Stumpton Coffee Roasters.
20 West 29th Street.
The fern floating on top of her latte is almost too beautiful, too delicate for her to break, but she takes a sip anyway, and the coffee's rich flavor lights up her mouth.
"Gregson asked me where I was from," Javier says after taking a sip of his own coffee—black, two packets of sugar-free sweetener. He rolls his eyes.
"And that would be?"
"Nice. I have an aunt there."
Javier sets down his coffee and leans forward, gesturing as he cocks an eyebrow.
"No, but get this—then he says, 'no, I mean, where are you from originally?'"
Joan groans and covers her face with both hands. Of course. Because their faces say elsewhere; because their skin says miles away, from some other land.
"And so I'm like—‘well, I was born in Brooklyn, if that's what you mean.’"
She laughs, bright and clear, and for a moment, their eyes meet.
638 Lexington Avenue.
It’s 11pm. This coffee tastes like someone took yesterday’s grounds, watered it down, and mixed it with cigarette butts. Javier takes a bite out of his donut; the powdered sugar clings to his beard.
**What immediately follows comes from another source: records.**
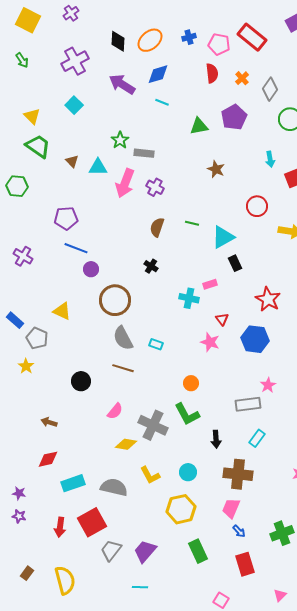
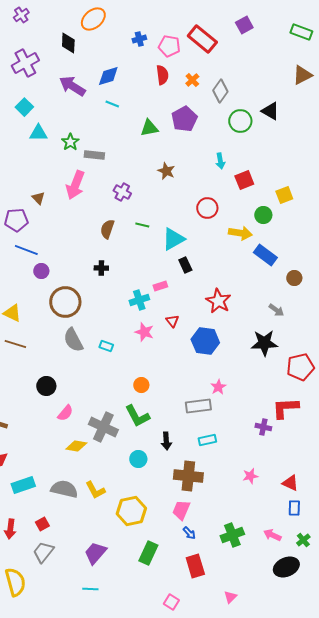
orange ellipse: (150, 40) -> (93, 19), moved
brown triangle: (72, 161) -> (38, 198), moved
cyan triangle: (98, 167) -> (38, 133), moved
purple cross: (155, 187) -> (122, 192), moved
black cross: (151, 266) -> (101, 268), turned -32
cyan cross: (189, 298) -> (139, 300), turned -30
pink star: (210, 342) -> (144, 332), moved
brown line: (123, 368) -> (15, 344), moved
black circle: (81, 381) -> (46, 386), moved
cyan rectangle: (257, 438) -> (207, 440), turned 42
cyan circle: (188, 472) -> (138, 459), moved
yellow L-shape: (150, 475) -> (95, 490), moved
red square: (92, 522) -> (42, 524), size x0.5
gray trapezoid: (111, 550) -> (43, 552), moved
green rectangle: (198, 551) -> (148, 553), turned 50

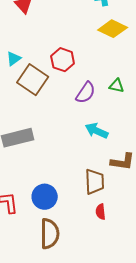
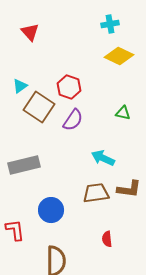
purple semicircle: (86, 93) -> (73, 120), moved
brown trapezoid: (95, 182) -> (96, 193), moved, turned -96
blue circle: (45, 197) -> (51, 210), moved

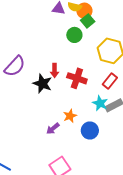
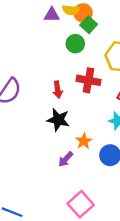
red cross: (77, 78) -> (88, 80), moved
black star: (42, 84) -> (58, 120), moved

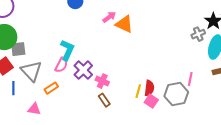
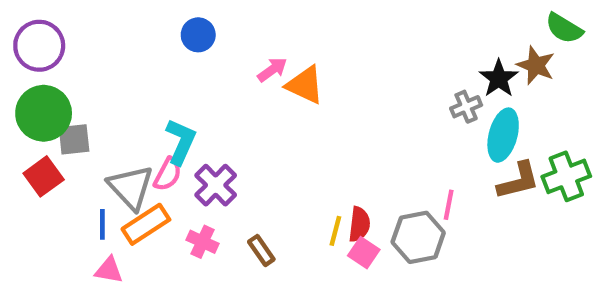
gray triangle: (31, 71) -> (131, 187), moved
pink cross: (102, 81) -> (203, 242), moved
blue line: (13, 88) -> (102, 224), moved
orange rectangle: (51, 88) -> (146, 224), size x1.5

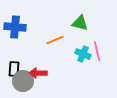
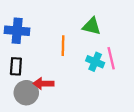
orange line: (55, 40) -> (63, 46), turned -66
black rectangle: (14, 69) -> (16, 66), moved

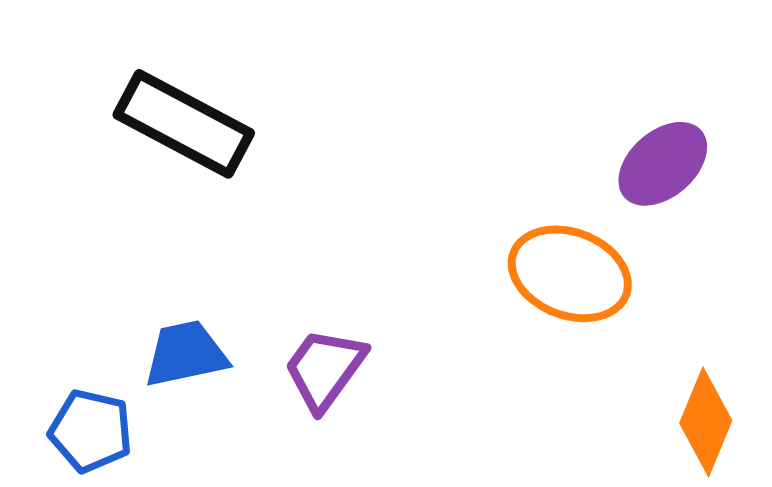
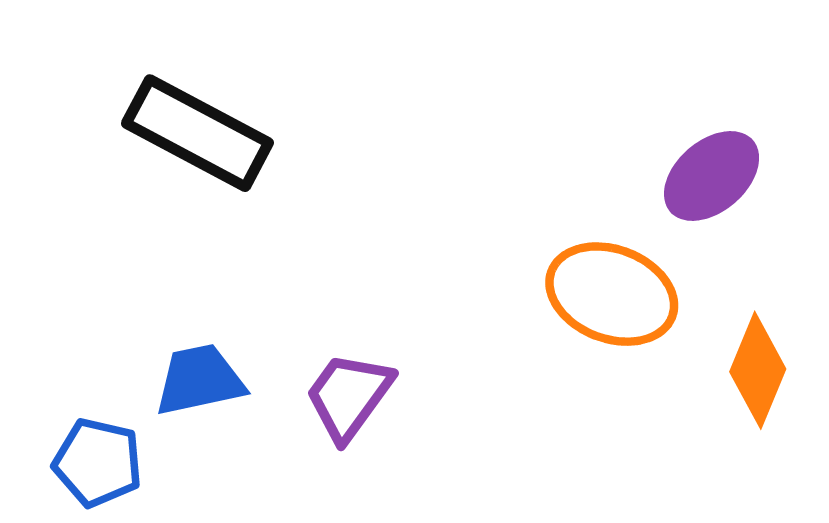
orange diamond: (706, 422) -> (758, 370), moved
Joan turns over another piece of paper, highlights something that might be important, and chokes down another sip. They’re nowhere near done.
Javier’s cell phone buzzes, and he digs it out of his pocket, flips it open, and presses it against his ear.
“Yeah. Eu sei. Sorry—important case. I’ll be home soon—no, no, don’t wait up for me. Yeah. Sorry. Te amo. Bye.”
He flips the cell phone shut again and shoves it into his pocket, then sighs. Joan offers him a smile.
“Long night,” she says, and Javier lets out a bitter laugh.
“Eh, I’ve had worse. Made a house call at 3AM once—NYPD, you know, you get used to being a little nocturnal.”
He shuffles through a few papers and finishes up the rest of his donut.
“Well, you know what they say,” Joan says as she grabs a napkin and hands it to him—“thanks”—“Manhattan never sleeps.”
86 East 7th Street.
The iced coffee is cold against her fingertips. The cup shines with condensation, and Joan traces a circle in the droplets, takes a sip and lets the chill spread through her bones. The case beside the counter is piled high with twelve, fifteen kinds of sweets, with round white writing on the glass labeling each one, but she’s not hungry, and Javier’s also only eaten a bite of his cake. The shapes on the walls are too bright.
“Holmes,” Javier says, letting out a bitter laugh. He downs the rest of his espresso.
She doesn’t say a word. She hasn’t said anything for the past half hour.
221b Baker Street.
He’s lying on the couch, limbs limp, fingers brushing against the carpet, and this—seeing a great mind like him in a crumpled heap, skin and ink visible for her to see, tank top damp with sweat and spots of vomit—is jarring, breaks something inside her.
(But at least he’s alive. And that’s what’s important, after all.)
The switch on the electric kettle clicks off, and Joan pours the water, hot and steaming, over the brown powder at the bottom of the mug. Instant will have to do. There’s nothing else in the apartment.
(Figures. Turn your back on him for just a few days—he may be a genius, but he’s no more than a child in the end.)
She sets the mug down before him and leans against the arm of the couch, reaches over and smooths down his hair.
“Careful; it’s hot,” she says, and Sherlock pulls himself up and lifts the mug with trembling hands, then takes a sip.
“Thank you,” he murmurs, but the rattling of the air vents drowns out his words.